Maintenant question: dans ces logements, on est chez qui? Chez toi? Chez moi? Ou chez nous? A moins que vous n’ayez choisi vos nids d’amour ensemble, vous vous retrouvez chez «l’autre», au milieu de son ancienne vie (tant qu’il n’y a pas la photo de l’ex-femme sur la table de nuit, ça va à peu près), dans des meubles que vous n’auriez pas forcément choisi (cette table Ikea pliable, really?), des décorations qui vous piquent les yeux (le truc en bambou avec des bouddhas là, vraiment ?) et un petit coin d’armoire pour mettre vos petites culottes et chaussettes. Et puis un jour vous avez la clef, éventuellement votre nom sur la boîte aux lettres, vous osez acheter un petit tableau, une bougie, une nouvelle planche à découper, et vous acceptez que votre amoureux fasse pareil chez vous, même si c’est vraiment de la merde les nouveaux couteaux qu’il a achetés et qu’il a mis des rosiers rouges sur la terrasse alors que vous n’aimez que les fleurs blanches.
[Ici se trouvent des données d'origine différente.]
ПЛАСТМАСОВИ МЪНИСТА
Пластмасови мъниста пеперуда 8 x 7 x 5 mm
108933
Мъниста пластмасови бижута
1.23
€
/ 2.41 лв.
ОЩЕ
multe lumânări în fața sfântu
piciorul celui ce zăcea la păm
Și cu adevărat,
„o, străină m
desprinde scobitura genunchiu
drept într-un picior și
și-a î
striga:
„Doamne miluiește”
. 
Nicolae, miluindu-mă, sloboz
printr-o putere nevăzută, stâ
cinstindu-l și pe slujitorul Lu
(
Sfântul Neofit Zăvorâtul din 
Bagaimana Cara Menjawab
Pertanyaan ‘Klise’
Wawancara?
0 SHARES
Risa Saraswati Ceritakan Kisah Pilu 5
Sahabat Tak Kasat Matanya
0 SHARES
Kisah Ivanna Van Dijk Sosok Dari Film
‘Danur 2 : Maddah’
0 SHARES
Et puis un jour, vous vous retrouvez à quatre pattes à nettoyer la cuvette des WC chez lui, et là vous vous dites que ça y est, vous êtes aussi chez vous. En fait, ce que je raconte est aussi valable pour les couples qui font le choix de ne pas habiter ensemble, mais dans deux logements séparés de la même ville. Si ce n’est que eux peuvent improviser un peu, et que quand ils s’engueulent ils peuvent aller bouder chacun chez soi, alors que nous on est obligés de trouver une solution, car à 2 heures du matin il n’y a plus de TGV. C’est bien, remarquez. Reste cette remarque économique: si chacun veut garder son chez soi, il va falloir beaucoup d’appartements. Crise de couple versus crise immobilière, aaargh, on est entrés dans le 21e siècle, mais on n’est pas sortis de l’auberge.